- Supplied material
*** Begin section ***
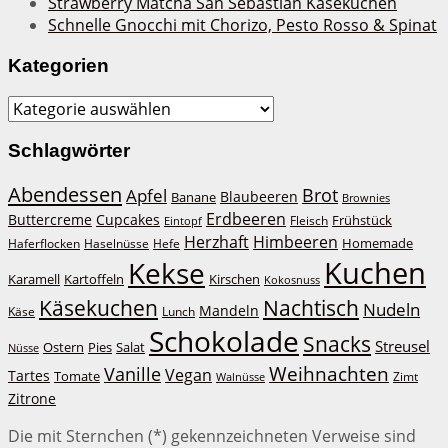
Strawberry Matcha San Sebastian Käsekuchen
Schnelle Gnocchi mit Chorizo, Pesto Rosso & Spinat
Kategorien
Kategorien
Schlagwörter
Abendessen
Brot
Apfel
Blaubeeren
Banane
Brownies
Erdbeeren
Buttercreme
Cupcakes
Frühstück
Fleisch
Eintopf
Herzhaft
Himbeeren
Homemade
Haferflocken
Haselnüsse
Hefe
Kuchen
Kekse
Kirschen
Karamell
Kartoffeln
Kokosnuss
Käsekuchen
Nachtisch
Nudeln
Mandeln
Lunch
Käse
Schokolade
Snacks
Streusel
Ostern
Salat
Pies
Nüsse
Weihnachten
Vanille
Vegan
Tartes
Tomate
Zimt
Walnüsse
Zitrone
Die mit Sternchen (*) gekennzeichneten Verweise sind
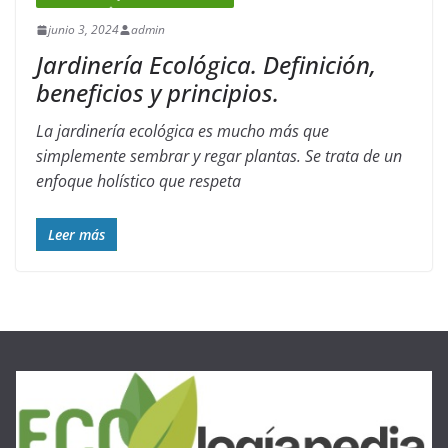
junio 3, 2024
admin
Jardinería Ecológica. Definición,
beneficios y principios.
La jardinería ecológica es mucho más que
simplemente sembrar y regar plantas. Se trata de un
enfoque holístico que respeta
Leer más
*** End section ***
- Work instruction
Taking each record in turn, retype it exactly and drop any picture.

- Task answer
Strawberry Matcha San Sebastian Käsekuchen
Schnelle Gnocchi mit Chorizo, Pesto Rosso & Spinat
Kategorien
Kategorien
Schlagwörter
Abendessen
Brot
Apfel
Blaubeeren
Banane
Brownies
Erdbeeren
Buttercreme
Cupcakes
Frühstück
Fleisch
Eintopf
Herzhaft
Himbeeren
Homemade
Haferflocken
Haselnüsse
Hefe
Kuchen
Kekse
Kirschen
Karamell
Kartoffeln
Kokosnuss
Käsekuchen
Nachtisch
Nudeln
Mandeln
Lunch
Käse
Schokolade
Snacks
Streusel
Ostern
Salat
Pies
Nüsse
Weihnachten
Vanille
Vegan
Tartes
Tomate
Zimt
Walnüsse
Zitrone
Die mit Sternchen (*) gekennzeichneten Verweise sind
junio 3, 2024
admin
Jardinería Ecológica. Definición,
beneficios y principios.
La jardinería ecológica es mucho más que
simplemente sembrar y regar plantas. Se trata de un
enfoque holístico que respeta
Leer más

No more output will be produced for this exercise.